Ironman: 10 common race day mistakes
Ironman racing is a long day and that means a lot can go wrong. But it doesn’t have to if you have a methodical approach. Phil Jarvis, head triathlon coach at aerobicmonster.co.uk, points out the pitfalls we all should avoid.
3. Wrong race kit
Pack and wear the correct kit, and you’ll not give it a second thought, make a bad choice and it could jeopardise your race and even be a serious health risk. The here is to take note of the race conditions and your goals and plan accordingly. For Ironman the key focus should be comfort. It’s all very well wearing that shiny new aero helmet, but if it’s a hot day those extra few seconds saved through lowered wind resistance will be nothing compared to the time lost as you over heat.
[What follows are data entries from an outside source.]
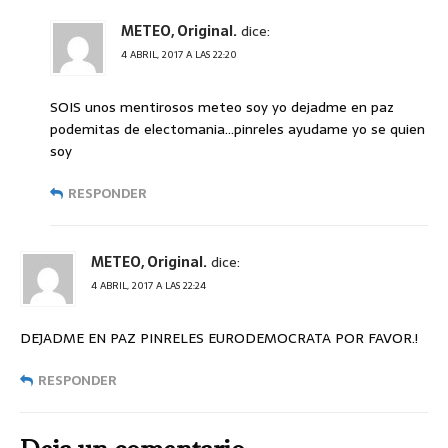
METEO, Original.
dice:
4 ABRIL, 2017 A LAS 22:20
SOIS unos mentirosos meteo soy yo dejadme en paz
podemitas de electomania…pinreles ayudame yo se quien
soy
RESPONDER
METEO, Original.
dice:
4 ABRIL, 2017 A LAS 22:24
DEJADME EN PAZ PINRELES EURODEMOCRATA POR FAVOR.!
RESPONDER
Go through your race step-by-step. Is your wetsuit suitable for the swim, will you need a thicker neoprene cap? On to the bike, will you be content in a tri-suit for 112 miles, or would padded cycling shorts work better? Layering can be your chief weapon here. You may be cold on exiting the water in the early morning, but warm up through the day. Once into T2, dress appropriately for running a marathon, and importantly make sure you have comfortable footwear. The best way to make sure you don’t miss anything is to follow our checklist (here) - and check the weather forecast!
4. Avoidable mechanicals
You are putting your mind, body and brake cables through intense strain – so don’t forget about the latter. There are few ways more frustrating to DNF in Ironman than suffering a mechanical, especially if it could be prevented by a quick bike check before the off. It not only lessens the risk of a chain snapping, brakes rubbing or aerobars coming loose, it also gives you peace of mind in an unnaturally tense environment in the build-up. Even if you think your bike is in tip-top condition, it’s worth double-checking - saving a few watts of power through a properly lubricated chain equates to big gains over the long distance. If you forget to check beforehand, there is usually a mechanic on site for last minute help. Finally, a common problem is either loose or completely incompatible cleats on bike shoes. It’ll be a painful pedal mashing experience if you cannot clip in.
5. Not having a Plan B
The one thing that can almost be guaranteed in Ironman is that the race will not run smoothly. From a mass swim start to running down the finish chute, there are a myriad of things that can go wrong. Staying positive is critical, but also think ‘What would I do if…’ and run through potential scenarios. Can you swim if you lose your goggles? Could you cope if the swim is ruled non-wetsuit? Can you change a puncture? Can you change a puncture when you are shivering and cold on the roadside? Do you have a strategy to switch to run-walk, or even start the marathon with run-walk, depending how you feel alighting the bike? Setting different goals is also helpful. If you only have a ambitious A goal and your time splits start to slip, your mind-set needs to be correct to salvage the race. It’s easy to see those without a contingency plan. They’ll be walking the last half of the marathon.